Raw data START
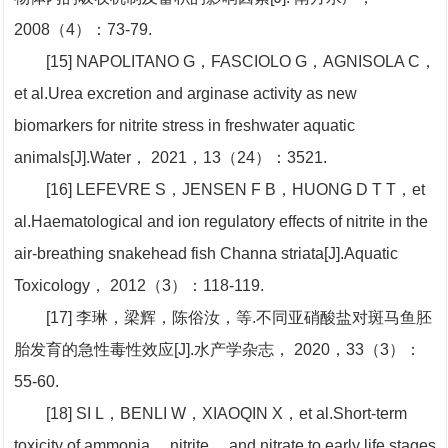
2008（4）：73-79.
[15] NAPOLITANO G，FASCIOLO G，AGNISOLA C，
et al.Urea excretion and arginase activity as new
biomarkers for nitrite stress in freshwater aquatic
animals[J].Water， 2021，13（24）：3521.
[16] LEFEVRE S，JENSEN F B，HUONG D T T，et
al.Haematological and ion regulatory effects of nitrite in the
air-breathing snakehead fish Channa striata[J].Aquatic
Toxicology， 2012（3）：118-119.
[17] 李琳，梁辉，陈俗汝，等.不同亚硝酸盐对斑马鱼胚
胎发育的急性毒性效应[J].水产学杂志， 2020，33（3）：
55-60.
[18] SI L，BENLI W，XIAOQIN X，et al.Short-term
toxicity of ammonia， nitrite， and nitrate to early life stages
Raw data END
Raw data START
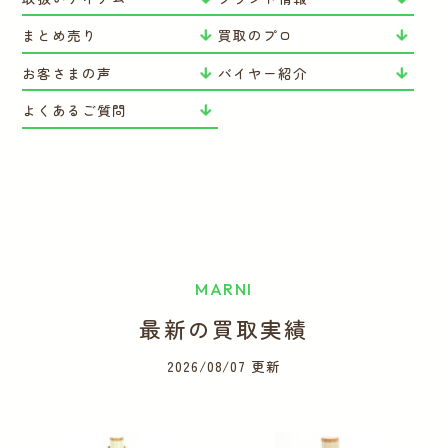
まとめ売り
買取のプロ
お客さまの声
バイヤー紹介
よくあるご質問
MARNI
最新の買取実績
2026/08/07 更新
Raw data END
### Exercise goal
All lines above from the line with "2008（4）：73-79." through the line with "胎发育的急性毒性效应[J].水产学杂志， 2020，33（3）：", both included, are to be set down exactly, with nothing else.

### Your response
2008（4）：73-79.
[15] NAPOLITANO G，FASCIOLO G，AGNISOLA C，
et al.Urea excretion and arginase activity as new
biomarkers for nitrite stress in freshwater aquatic
animals[J].Water， 2021，13（24）：3521.
[16] LEFEVRE S，JENSEN F B，HUONG D T T，et
al.Haematological and ion regulatory effects of nitrite in the
air-breathing snakehead fish Channa striata[J].Aquatic
Toxicology， 2012（3）：118-119.
[17] 李琳，梁辉，陈俗汝，等.不同亚硝酸盐对斑马鱼胚
胎发育的急性毒性效应[J].水产学杂志， 2020，33（3）：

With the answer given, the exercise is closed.